Great Divide Heyday Belgian Style White Ale

Great Divide Brewing Company is a great brewery, putting out some fantastic beers, including the spectacular Claymore Scotch Ale, the light and refreshing Nomad pilsener, and the second best beer I had at the 2013 American Craft Beer Fest, the Chocolate Oak Aged Yeti, an imperial stout that beats out almost anything else in the category.  Their Heyday Belgian Style White Ale, though, is only okay, an acceptable but not particularly special example of the witbier category.  I personally love witbier, including the always delicious Allagash Brewing Company White, and I think it is among the best options for introducing non-beer people to "real" beer, showing them an alternative to the Budweiser and Coors products that many think represent beer.

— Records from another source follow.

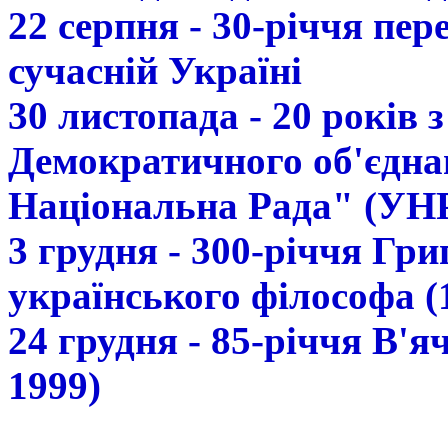
22 серпня - 30-річчя пе
сучасній Україні
30 листопада - 20 років 
Демократичного об'єдна
Національна Рада" (УН
3 грудня - 300-річчя Гр
українського філософа (
24 грудня - 85-річчя В'
1999)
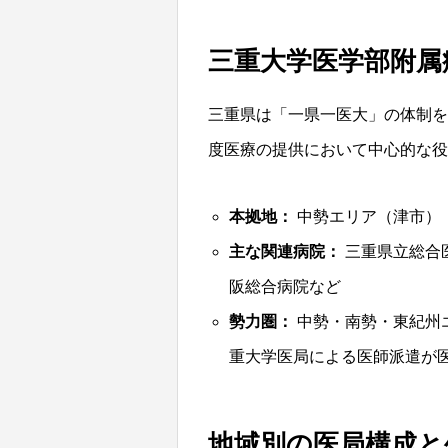
三重大学医学部附属
三重県は「一県一医大」の体制を
度医療の提供において中心的な役
本拠地：
中勢エリア（津市）
主な関連病院：
三重県立総合
阪総合病院
など
勢力圏：
中勢・南勢・東紀州
重大学医局による医師派遣が
地域別の医局構成と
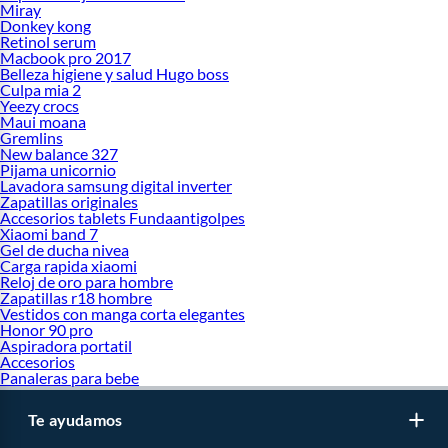
Miray
Donkey kong
Retinol serum
Macbook pro 2017
Belleza higiene y salud Hugo boss
Culpa mia 2
Yeezy crocs
Maui moana
Gremlins
New balance 327
Pijama unicornio
Lavadora samsung digital inverter
Zapatillas originales
Accesorios tablets Fundaantigolpes
Xiaomi band 7
Gel de ducha nivea
Carga rapida xiaomi
Reloj de oro para hombre
Zapatillas r18 hombre
Vestidos con manga corta elegantes
Honor 90 pro
Aspiradora portatil
Accesorios
Panaleras para bebe
Te ayudamos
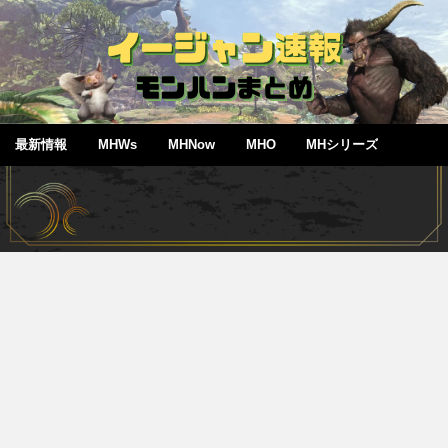
最新情報
MHWs
MHNow
MHO
MHシリーズ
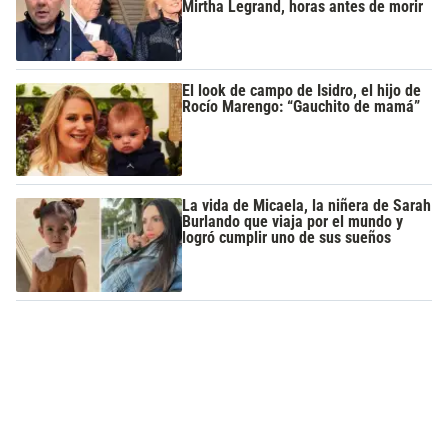
Mirtha Legrand, horas antes de morir
El look de campo de Isidro, el hijo de
Rocío Marengo: “Gauchito de mamá”
La vida de Micaela, la niñera de Sarah
Burlando que viaja por el mundo y
logró cumplir uno de sus sueños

The Heyday is just a little bit too sweet, with a bit more fruitiness than I typically expect.  I expect a little bit of citrus flavor in my witbier, but this just goes a bit too far on the fruit scale.  That said, it is pleasantly wheaty, and an easy drinking beer, than went nicely with the Greek pizza (feta, black olives and tomatoes) I drank it with.  I think this would likely appeal to many who are on the fence about beer, and would likely be a good segue into craft beer for the Blue Moon crowd, but it is not going to hold its own against the top tier examples of the style with major beer fans and aficionados.  This is sort of the sweet white wine of the beer world; it won't offend anyone, but it probably won't thrill anyone either.